Victime d’une agression, Michèle témoigne de son expérience de la justice restaurative. Une démarche encore rare en Suisse, mais qui est jugée très réparatrice par cette femme âgée aujourd’hui de 56 ans.
En novembre 2017, Michèle est braquée dans sa voiture par deux individus sur le parking de l’hôpital dans lequel elle travaillait en tant qu’infirmière. Profondément choquée, elle se réfugie auprès de ses collègues.
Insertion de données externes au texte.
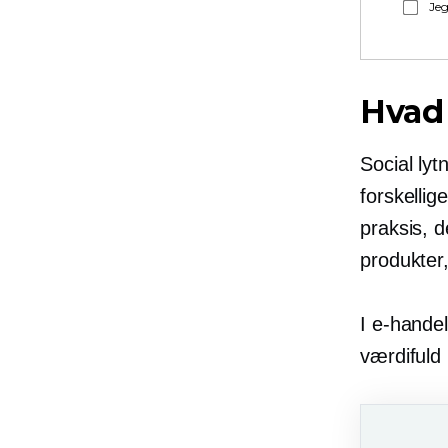
Jeg
Hvad 
Social lyt
forskelli
praksis, d
produkter
I e-handel
værdifuld 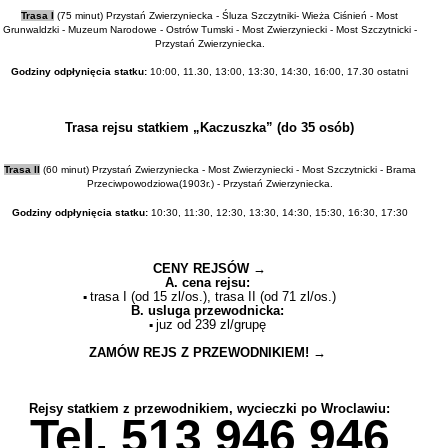
Trasa I
(75 minut)
Przystań Zwierzyniecka - Śluza Szczytniki- Wieża Ciśnień - Most
Grunwaldzki - Muzeum Narodowe - Ostrów Tumski - Most Zwierzyniecki - Most Szczytnicki -
Przystań Zwierzyniecka.
Godziny odpłynięcia statku:
10:00, 11.30, 13:00, 13:30, 14:30, 16:00, 17.30 ostatni
Trasa rejsu statkiem „Kaczuszka” (do 35 osób)
Trasa II
(60 minut) Przystań Zwierzyniecka - Most Zwierzyniecki - Most Szczytnicki - Brama
Przeciwpowodziowa(1903r.) - Przystań Zwierzyniecka.
Godziny odpłynięcia statku:
10:30, 11:30, 12:30, 13:30, 14:30, 15:30, 16:30, 17:30
CENY REJSÓW →
A. cena rejsu:
trasa I (od 15 zl/os.), trasa II (od 71 zl/os.)
▪
B. usluga przewodnicka:
juz od 239 zl/grupę
▪
ZAMÓW REJS Z PRZEWODNIKIEM! →
Rejsy statkiem z przewodnikiem, wycieczki po Wroclawiu:
Tel. 513 946 946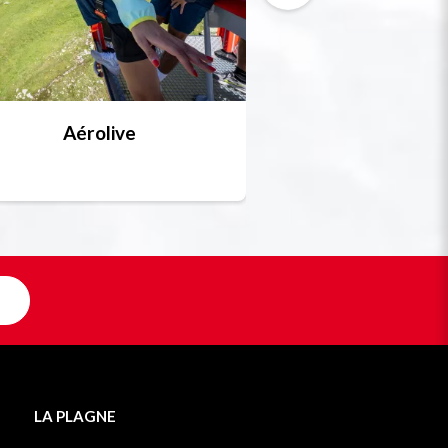
Aérolive
Bobsleigh, skel
Unique en F
LA PLAGNE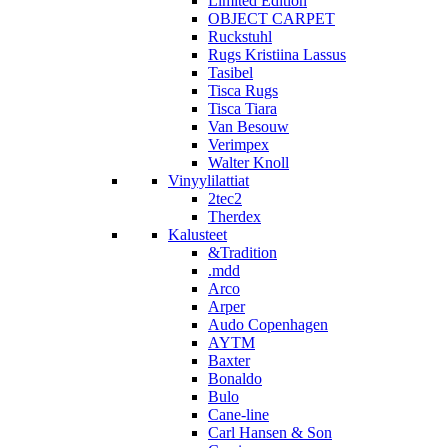
Limited Edition
OBJECT CARPET
Ruckstuhl
Rugs Kristiina Lassus
Tasibel
Tisca Rugs
Tisca Tiara
Van Besouw
Verimpex
Walter Knoll
Vinyylilattiat
2tec2
Therdex
Kalusteet
&Tradition
.mdd
Arco
Arper
Audo Copenhagen
AYTM
Baxter
Bonaldo
Bulo
Cane-line
Carl Hansen & Son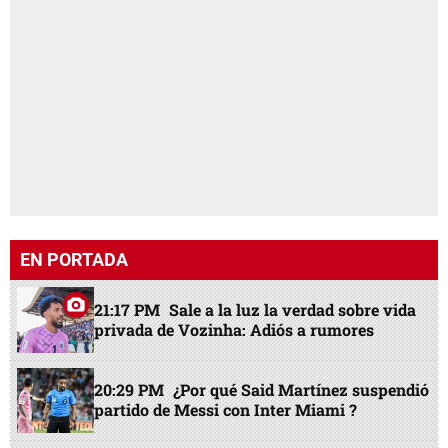
EN PORTADA
21:17 PM
Sale a la luz la verdad sobre vida
privada de Vozinha: Adiós a rumores
20:29 PM
¿Por qué Said Martínez suspendió
partido de Messi con Inter Miami ?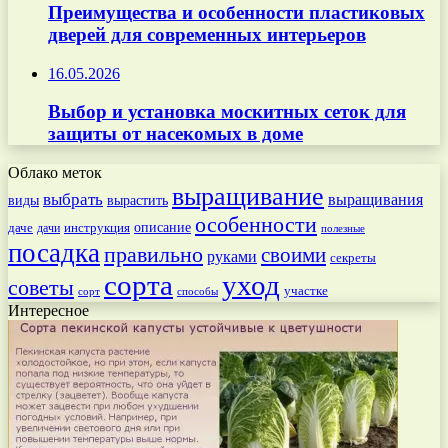
Преимущества и особенности пластиковых
дверей для современных интерьеров
16.05.2026
Выбор и установка москитных сеток для
защиты от насекомых в доме
Облако меток
выращивание
выбрать
выращивания
вырастить
виды
особенности
даче
инструкция
описание
дачи
полезные
посадка
правильно
своими
руками
секреты
сорта
уход
советы
участке
способы
сорт
Интересное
La police arrête quelques jours plus tard ses deux agresseurs, dont l’un est encore mineur.
Un dialogue entre victime et agresseur
La juge des mineurs propose alors à Michèle une alternative à la justice pénale pour son jeune agresseur: une médiation restaurative. Cette démarche, encore peu répandue en Suisse, vise à établir un dialogue entre la victime et l’auteur de l’infraction pour favoriser une réparation.
J’ai aussi pensé aux parents de ce jeune qui avait l’âge de mes propres enfants
Michèle
Michèle accepte. « Je me suis dit que cette expérience pourrait servir à quelque chose, surtout que ce jeune n’avait pas d’antécédents ».
>> Ecouter le podcast : Michèle, choisir de rencontrer son agresseur / Nous autres / 17 min. / hier à 00:01
Accompagnée d’un médiateur, Michèle peut alors exprimer ses besoins et réfléchir aux impacts de l’agression sur sa vie personnelle et professionnelle. Elle demande une réparation financière et des excuses du jeune envers ses collègues. Elle propose également une démarche symbolique: que le jeune économise 100 francs par mois durant sa formation, somme qui serait utilisée pour une bonne cause s’il terminait son apprentissage. Finalement, le jeune décide de reverser cet argent à des associations. « C’est l’argent du crime, je n’en veux pas », lui dit-elle.
Une justice qui redonne du pouvoir aux victimes
Michèle a également assisté au procès de son deuxième agresseur qui a dû suivre, lui, la voie pénale habituelle. « Au tribunal, on est spectateur, on ne tient pas les cartes en main. Avec la médiation, on devient acteur et on peut exprimer ce qu’on ressent. Cela permet de ne pas rester dans l’impuissance », conclut-elle.